WebSurferAgent with Firecrawl Integration#
This notebook demonstrates how to use the WebSurferAgent with the Firecrawl tool for web scraping and crawling.
Setup#
First, import the necessary modules and set up the WebSurferAgent with Firecrawl.
import os
from autogen.agents.experimental.websurfer import WebSurferAgent
# Set up your API keys
FIRECRAWL_API_KEY = os.getenv("FIRECRAWL_API_KEY", "your_firecrawl_api_key_here")
OPENAI_API_KEY = os.getenv("OPENAI_API_KEY", "your_openai_api_key_here")
# LLM configuration
llm_config = {
"model": "gpt-4",
"api_key": OPENAI_API_KEY,
"temperature": 0.1,
}
print("✓ Setup complete")
Creating WebSurferAgent with Firecrawl#
Create a WebSurferAgent that uses Firecrawl as its web tool.
# Create WebSurferAgent with Firecrawl
websurfer_agent = WebSurferAgent(
name="WebSurfer",
llm_config=llm_config,
web_tool="firecrawl",
web_tool_kwargs={
"firecrawl_api_key": FIRECRAWL_API_KEY,
# Optional: specify custom Firecrawl API URL for self-hosted instances
# "firecrawl_api_url": "https://your-firecrawl-instance.com",
},
system_message="You are a helpful web researcher. Use Firecrawl to scrape, crawl, search, and research websites to answer user questions.",
)
print(f"✓ WebSurferAgent created with {type(websurfer_agent.tool).__name__}")
print(
f"✓ Available tool methods: {[method for method in dir(websurfer_agent.tool) if not method.startswith('_') and callable(getattr(websurfer_agent.tool, method))]}"
)
Available Firecrawl Methods#
The WebSurferAgent with Firecrawl tool provides access to all Firecrawl capabilities:
- Scrape: Extract content from a single URL
- Crawl: Recursively crawl a website starting from a URL
- Map: Discover URLs from a website
- Search: Search the web for content
- Deep Research: Perform comprehensive research on a topic with analysis
Example Usage#
Here are some example tasks you can perform with the WebSurferAgent using Firecrawl:
# Example 1: Simple web scraping
scrape_message = "Scrape the homepage of https://example.com and summarize the main content."

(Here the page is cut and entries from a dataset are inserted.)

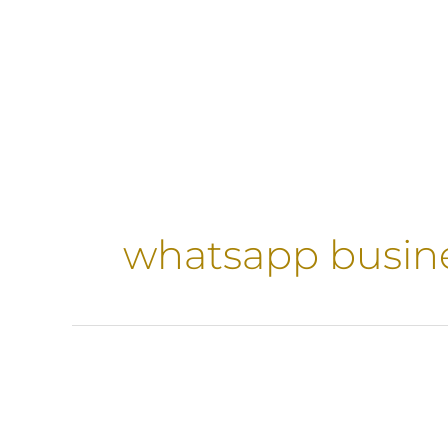
Ir
contenido
al
contenido
whatsapp busine
Whatsapp
Business,
configura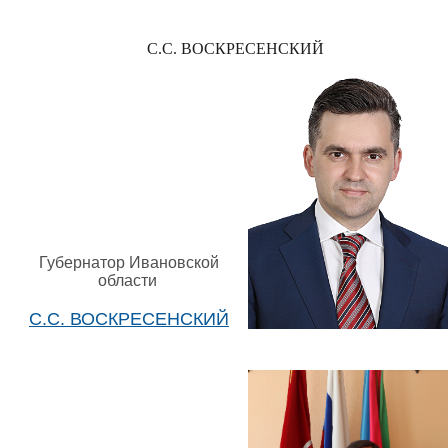
С.С. ВОСКРЕСЕНСКИЙ
Губернатор Ивановской
области
С.С. ВОСКРЕСЕНСКИЙ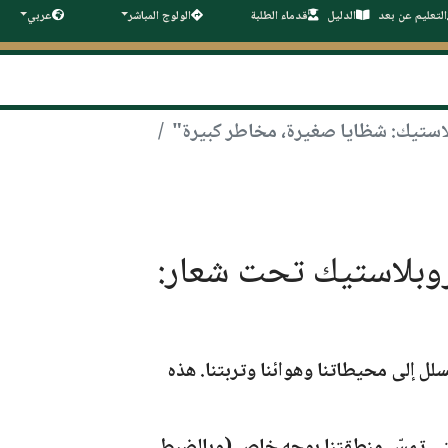
التعليم عن بعد
الدليل
قدماء الطلبة
الولوج المباشر
عربي
الميكروبلاستيك تحت شعار:
لل إلى محيطاتنا وهوائنا وتربتنا. هذه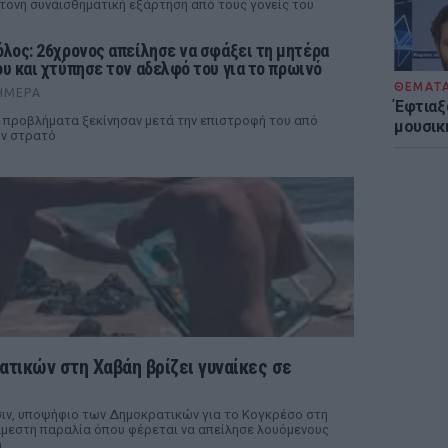
τονη συναισθηματική εξάρτηση από τους γονείς του
όλος: 26χρονος απείλησε να σφάξει τη μητέρα
ου και χτύπησε τον αδελφό του για το πρωινό
ΘΕΜΑΤ
ΉΜΕΡΑ
Έφτιαξ
 προβλήματα ξεκίνησαν μετά την επιστροφή του από
μουσική
ν στρατό
τικών στη Χαβάη βρίζει γυναίκες σε
σιν, υποψήφιο των Δημοκρατικών για το Κογκρέσο στη
άμεστη παραλία όπου φέρεται να απείλησε λουόμενους
ή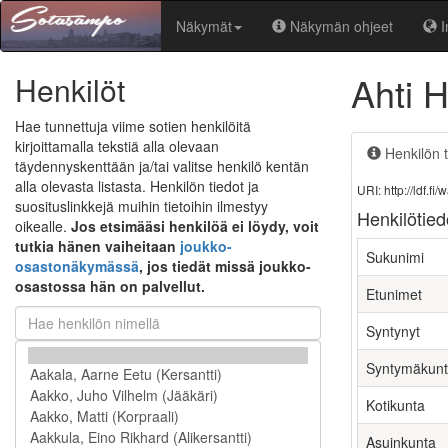
Näkymät
Näkymän ohjeet
I
Ahti H
Henkilöt
Hae tunnettuja viime sotien henkilöitä
kirjoittamalla tekstiä alla olevaan
Henkilön t
täydennyskenttään ja/tai valitse henkilö kentän
alla olevasta listasta. Henkilön tiedot ja
URI: http://ldf.
suosituslinkkejä muihin tietoihin ilmestyy
Henkilötied
oikealle.
Jos etsimääsi henkilöä ei löydy, voit
tutkia hänen vaiheitaan
joukko-
Sukunimi
osastonäkymässä
, jos tiedät missä joukko-
osastossa hän on palvellut.
Etunimet
Syntynyt
Syntymäkun
Kotikunta
Asuinkunta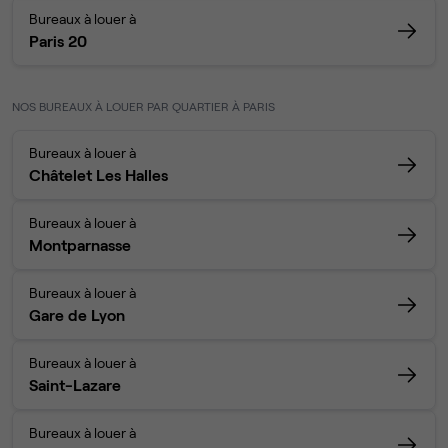
Bureaux à louer à
Paris 20
NOS BUREAUX À LOUER PAR QUARTIER À PARIS
Bureaux à louer à
Châtelet Les Halles
Bureaux à louer à
Montparnasse
Bureaux à louer à
Gare de Lyon
Bureaux à louer à
Saint-Lazare
Bureaux à louer à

# Example 2: Website crawling
crawl_message = "Crawl https://example.com and find all the pages related to documentation."
# Example 3: Website mapping
map_message = "Map the structure of https://example.com and list all the main sections."
# Example 4: Web search
search_message = "Search for recent articles about artificial intelligence and summarize the top 3 results."
# Example 5: Deep research
research_message = "Perform deep research on 'sustainable energy trends 2024' and provide a comprehensive analysis."
print("Example messages prepared. Run them individually with the websurfer_agent.")
Running Tasks#
To run any of the above tasks, you would use the agent like this:
# Create a user proxy agent to interact with the websurfer
from autogen import UserProxyAgent
user_proxy = UserProxyAgent(
name="User",
human_input_mode="NEVER",
code_execution_config=False,
)
# Start a conversation
user_proxy.initiate_chat(
websurfer_agent,
message=scrape_message,
max_turns=1,
)
Key Features#
The WebSurferAgent with Firecrawl provides:
- Multiple web interaction methods: scrape, crawl, map, search, and deep research
- Self-hosted support: Connect to your own Firecrawl instance via
firecrawl_api_url
- Flexible configuration: Pass any Firecrawl parameters through
web_tool_kwargs
- Consistent API: Same interface as other WebSurferAgent tools (Tavily, DuckDuckGo, etc.)
- Rich content extraction: Supports multiple output formats (markdown, HTML)
- Advanced filtering: Include/exclude patterns, custom headers, timeouts
This makes the WebSurferAgent a powerful tool for web research and content extraction tasks.